Bagi para wisatawan, embun es adalah anugerah. Tidak sedikit pelancong memburu momen langka ini, mendokumentasikan permukaan daun yang berkilau diterpa matahari pagi, menciptakan pemandangan yang hanya bisa ditemukan di ketinggian Dieng.
Dhimas Ferdhiyanto, seorang pegiat wisata lokal, membenarkan kemunculan embun es pertama tahun ini. “Pagi-pagi sekali kami cek lokasi, dan memang sudah terbentuk embun es tipis,” ujar pemilik akun Instagram @cantrik_alit.
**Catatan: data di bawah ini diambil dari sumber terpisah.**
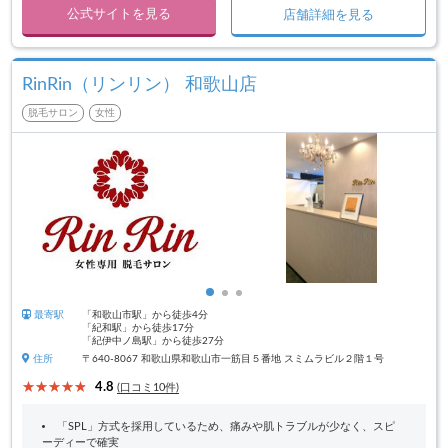
公式サイトを見る
店舗詳細を見る
RinRin（リンリン） 和歌山店
脱毛サロン
女性
最寄駅
「和歌山市駅」から徒歩4分
「紀和駅」から徒歩17分
「紀伊中ノ島駅」から徒歩27分
住所
〒640-8067 和歌山県和歌山市一筋目５番地 スミムラビル２階１号
4.8
(口コミ10件)
「SPL」方式を採用しているため、痛みや肌トラブルが少なく、スピ
ーディーで確実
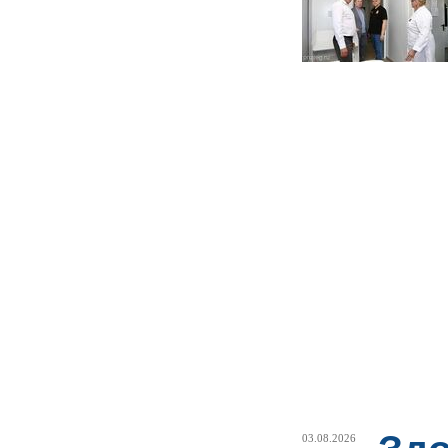
03.08.2026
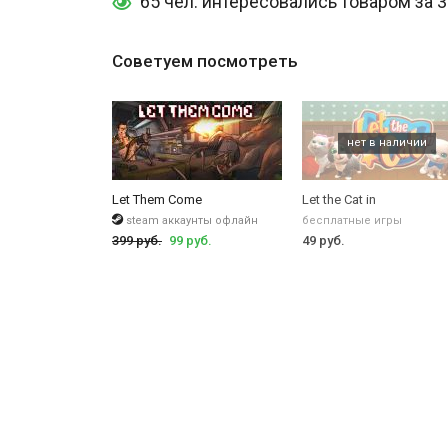
65 чел. интересовались товаром за 
Советуем посмотреть
Let Them Come
Let the Cat in
steam аккаунты офлайн
бесплатные игры
399 руб.
99 руб.
49 руб.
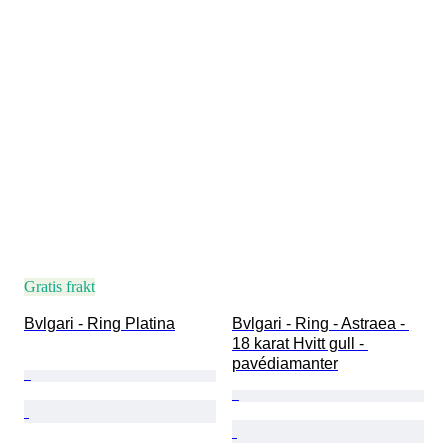
Gratis frakt
Bvlgari - Ring Platina
Bvlgari - Ring - Astraea - 
18 karat Hvitt gull - 
pavédiamanter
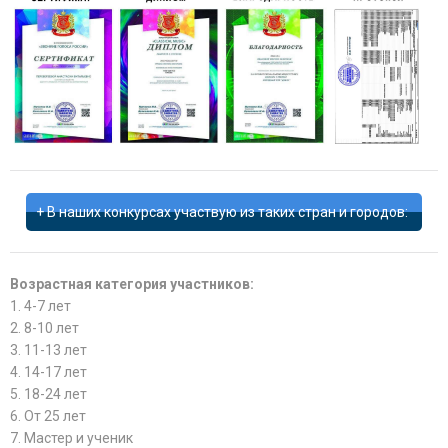
В наших конкурсах участвую из таких стран и городов:
Возрастная категория участников:
1. 4-7 лет
2. 8-10 лет
3. 11-13 лет
4. 14-17 лет
5. 18-24 лет
6. От 25 лет
7. Мастер и ученик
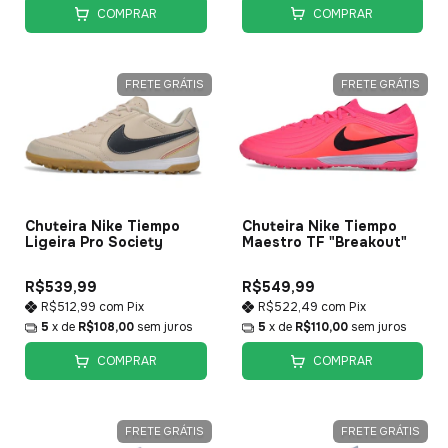
COMPRAR
COMPRAR
FRETE GRÁTIS
FRETE GRÁTIS
Chuteira Nike Tiempo
Chuteira Nike Tiempo
Ligeira Pro Society
Maestro TF "Breakout"
R$539,99
R$549,99
R$512,99
com
Pix
R$522,49
com
Pix
5
x de
R$108,00
sem juros
5
x de
R$110,00
sem juros
COMPRAR
COMPRAR
FRETE GRÁTIS
FRETE GRÁTIS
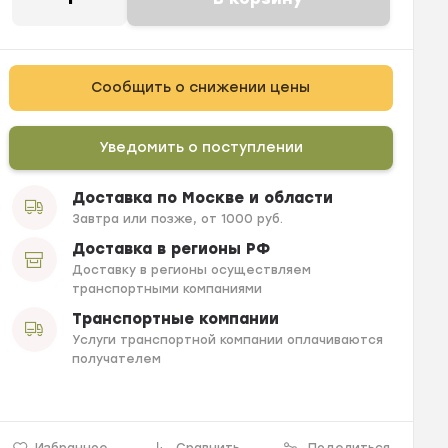
Сообщить о снижении цены
Уведомить о поступлении
Доставка по Москве и области
Завтра или позже, от 1000 руб.
Доставка в регионы РФ
Доставку в регионы осуществляем
транспортными компаниями
Транспортные компании
Услуги транспортной компании оплачиваются
получателем
Избранное
Сравнить
Поделиться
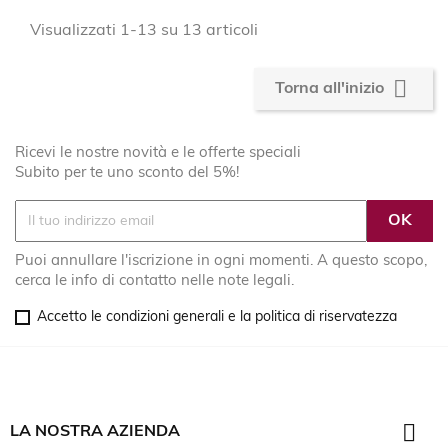
Visualizzati 1-13 su 13 articoli

Torna all'inizio
Ricevi le nostre novità e le offerte speciali
Subito per te uno sconto del 5%!
Puoi annullare l'iscrizione in ogni momenti. A questo scopo,
cerca le info di contatto nelle note legali.
Accetto le condizioni generali e la politica di riservatezza

LA NOSTRA AZIENDA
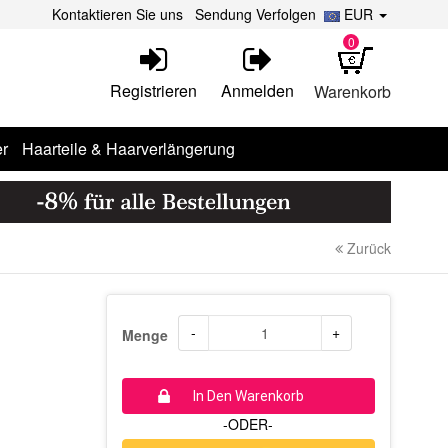
Kontaktieren Sie uns
Sendung Verfolgen
EUR
0
Registrieren
Anmelden
Warenkorb
r
Haarteile & Haarverlängerung
Zurück
-
+
Menge
In Den Warenkorb
-ODER-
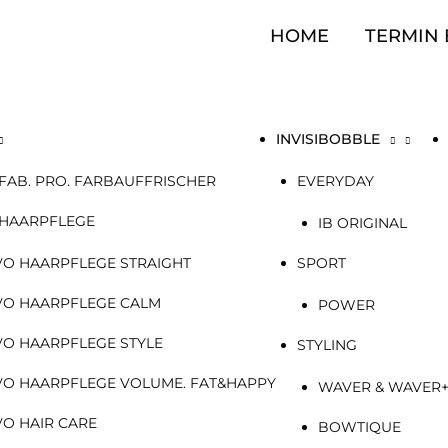
HOME
TERMIN
INVISIBOBBLE
FAB. PRO. FARBAUFFRISCHER
EVERYDAY
 HAARPFLEGE
IB ORIGINAL
VO HAARPFLEGE STRAIGHT
SPORT
VO HAARPFLEGE CALM
POWER
VO HAARPFLEGE STYLE
STYLING
VO HAARPFLEGE VOLUME. FAT&HAPPY
WAVER & WAVER
VO HAIR CARE
BOWTIQUE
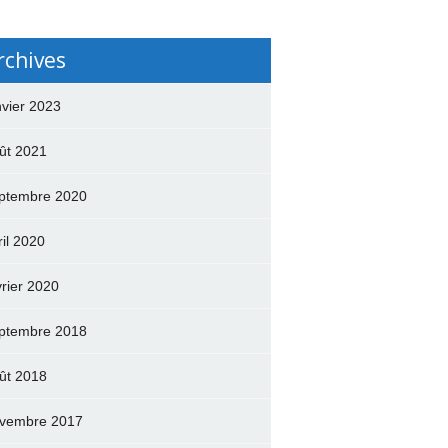
rchives
nvier 2023
ût 2021
ptembre 2020
ril 2020
vrier 2020
ptembre 2018
ût 2018
vembre 2017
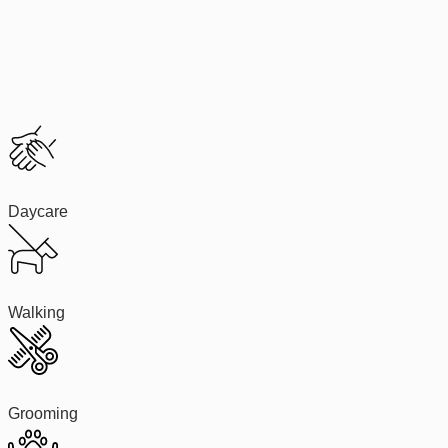
Daycare
Walking
Grooming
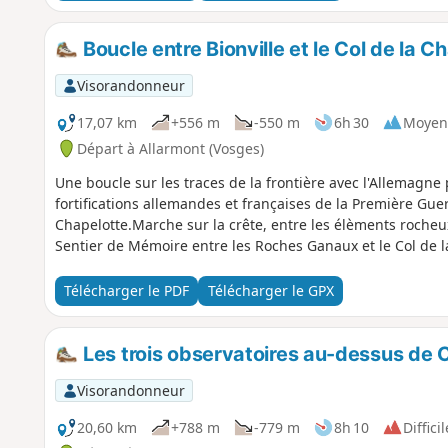
Boucle entre Bionville et le Col de la C
Visorandonneur
17,07 km
+556 m
-550 m
6h 30
Moyen
Départ à Allarmont (Vosges)
Une boucle sur les traces de la frontière avec l'Allemagne
fortifications allemandes et françaises de la Première Guer
Chapelotte.Marche sur la crête, entre les élèments rocheux
Sentier de Mémoire entre les Roches Ganaux et le Col de l
Télécharger le PDF
Télécharger le GPX
Les trois observatoires au-dessus de C
Visorandonneur
20,60 km
+788 m
-779 m
8h 10
Difficil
Ia juga mengingatkan, suhu ekstrem ini menuntut persiapan ekstra bagi wisatawan yang ingin berburu embun upas. Jaket tebal, sarung tangan, dan perlengkapan lain menjadi kebutuhan utama, bukan sekadar pelengkap gaya.
Fenomena embun es selalu jadi ironi bagi Dieng. Di satu sisi, ia mendatangkan decak kagum dan meningkatkan jumlah wisatawan; di sisi lain, embun ini adalah alarm bahaya bagi petani yang bertaruh hidup pada ladang-ladang kentang mereka.
Kawasan seperti Dharmasala, Komplek Candi Setyaki, dan dataran-dataran tinggi di sekitarnya menjadi saksi bisu bagaimana keindahan dan ancaman berjalan beriringan. Setiap kristal es yang menempel di daun adalah kenangan sekaligus kegelisahan.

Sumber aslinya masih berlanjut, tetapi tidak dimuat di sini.